Le vice-président de l’Association forestière a souligné : « L’agriculture, dans un pays où environ 93 % du territoire est aride ou semi-aride, ne peut à elle seule supporter le poids du développement. Pourtant, nous y sommes parvenus, et pour ce faire, nous avons converti de nombreuses terres riches en ressources naturelles en terres agricoles.»
Ces derniers mois, les politiques du régime iranien en matière d’eau, d’agriculture et d’industrie, ainsi que leurs conséquences généralisées à travers le pays, notamment les dommages environnementaux et les répercussions directes sur les moyens de subsistance de la population, ont suscité une attention accrue.
En novembre, Roozbeh Eskandari, chercheur en environnement, a alerté dans un article sur le déficit hydrique de l’Iran, estimé à environ 130 milliards de mètres cubes. Il a également indiqué que la persistance de cette situation entraînait l’érosion des sols, une crise de l’approvisionnement en eau potable, l’assèchement des rivières et des zones humides, la multiplication des tempêtes de poussière et une accélération du processus de désertification et d’inhabitabilité des terres.
Évoquant « l’échec du régime iranien en matière de gouvernance environnementale », il a ajouté que, selon le gouvernement, l’eau n’est pas considérée comme un élément vital et un rouage du cycle écologique des terres, mais plutôt comme une ressource économique et un outil pour développer l’agriculture et l’industrie.
« Nous avons mal défini la sécurité alimentaire », a déclaré le vice-président de l’Association forestière.
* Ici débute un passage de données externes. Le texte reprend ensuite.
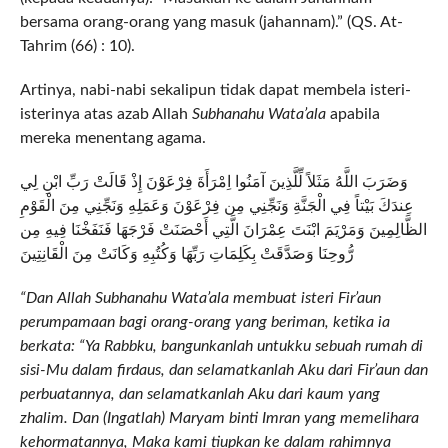
bersama orang-orang yang masuk (jahannam).” (QS. At-
Tahrim (66) : 10).
Artinya, nabi-nabi sekalipun tidak dapat membela isteri-
isterinya atas azab Allah
Subhanahu Wata’ala
apabila
mereka menentang agama.
وَضَرَبَ اللَّهُ مَثَلاً لِّلَّذِينَ آمَنُوا اِمْرَأَةَ فِرْعَوْنَ إِذْ قَالَتْ رَبِّ ابْنِ لِي
عِندَكَ بَيْتاً فِي الْجَنَّةِ وَنَجِّنِي مِن فِرْعَوْنَ وَعَمَلِهِ وَنَجِّنِي مِنَ الْقَوْمِ
الظَّالِمِينَ وَمَرْيَمَ ابْنَتَ عِمْرَانَ الَّتِي أَحْصَنَتْ فَرْجَهَا فَنَفَخْنَا فِيهِ مِن
رُّوحِنَا وَصَدَّقَتْ بِكَلِمَاتِ رَبِّهَا وَكُتُبِهِ وَكَانَتْ مِنَ الْقَانِتِينَ
“Dan Allah Subhanahu Wata’ala membuat isteri Fir’aun
perumpamaan bagi orang-orang yang beriman, ketika ia
berkata: “Ya Rabbku, bangunkanlah untukku sebuah rumah di
sisi-Mu dalam firdaus, dan selamatkanlah Aku dari Fir’aun dan
perbuatannya, dan selamatkanlah Aku dari kaum yang
zhalim. Dan (Ingatlah) Maryam binti Imran yang memelihara
kehormatannya, Maka kami tiupkan ke dalam rahimnya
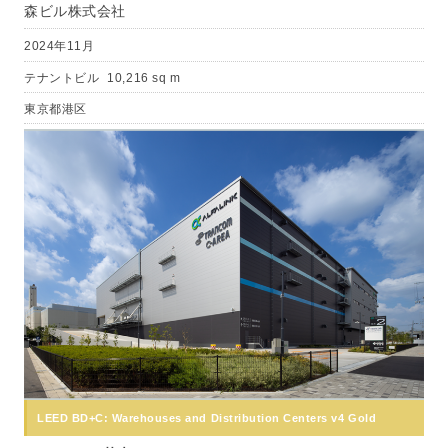
森ビル株式会社
2024年11月
テナントビル
10,216 sq m
東京都港区
LEED BD+C: Warehouses and Distribution Centers v4 Gold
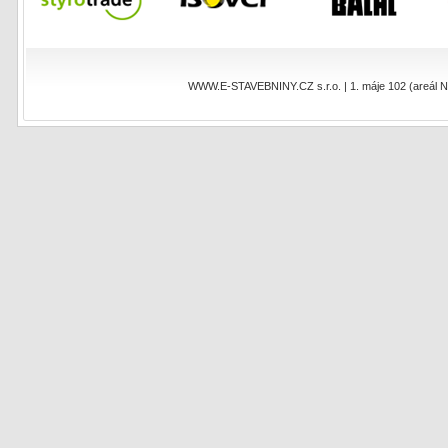
WWW.E-STAVEBNINY.CZ s.r.o. | 1. máje 102 (areál NEO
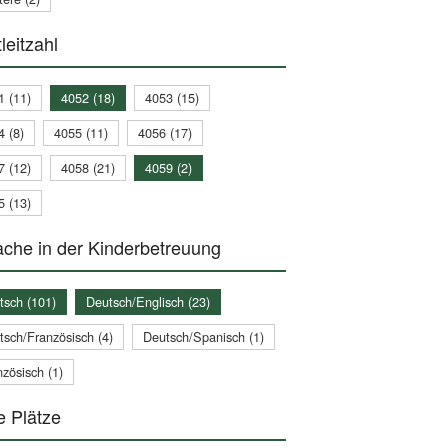
leitzahl
1 (11)
4052 (18)
4053 (15)
4 (8)
4055 (11)
4056 (17)
7 (12)
4058 (21)
4059 (2)
5 (13)
che in der Kinderbetreuung
tsch (101)
Deutsch/Englisch (23)
tsch/Französisch (4)
Deutsch/Spanisch (1)
zösisch (1)
e Plätze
« Nous avons utilisé autant d’eau que possible pour le développement agricole. De ce fait, nous avons mal défini la sécurité alimentaire, car celle-ci ne se résume pas à l’abondance, à la disponibilité et à la salubrité des aliments ; la résilience environnementale en fait également partie. »
Kiadaliri, critiquant près de 70 ans d’exploitation des ressources dans le nord de l’Iran, a ajouté : « À une époque, nous nous battions pour la mise en œuvre du plan de mise en jachère des forêts. Un député a déclaré que la population était pauvre et que les forêts devaient être exploitées. Ma question était : pourquoi la population est-elle encore pauvre après des décennies d’exploitation ? »
Il a souligné qu’il est impossible de parvenir à un développement durable en détruisant l’environnement et que l’expérience des pays développés a démontré qu’avec des politiques compatibles, les deux peuvent être atteints simultanément.
Selon le vice-président de l’Association forestière, le concept de « développement économique », outre la croissance économique, prend en compte la durabilité, la répartition des richesses, la lutte contre la pauvreté et l’amélioration de la qualité de vie.
Le 6 décembre, Massoud Pezeshkian, président du régime iranien, a ordonné le lancement officiel des travaux du projet de transfert d’eau du golfe Persique vers le plateau central iranien.
À l’époque, des experts ont mis en garde contre les conséquences écologiques, économiques et hydrologiques du projet et l’ont qualifié de « pansement provisoire » sur la plaie de la pénurie d’eau en Iran.
Début novembre, le journal « Payam-e Ma » écrivait, au sujet de la décision du gouvernement d’accélérer la construction de trois grands barrages sur le plateau central, que cette initiative était dépourvue d’autorisations environnementales et contribuait à l’aggravation de la crise de l’eau.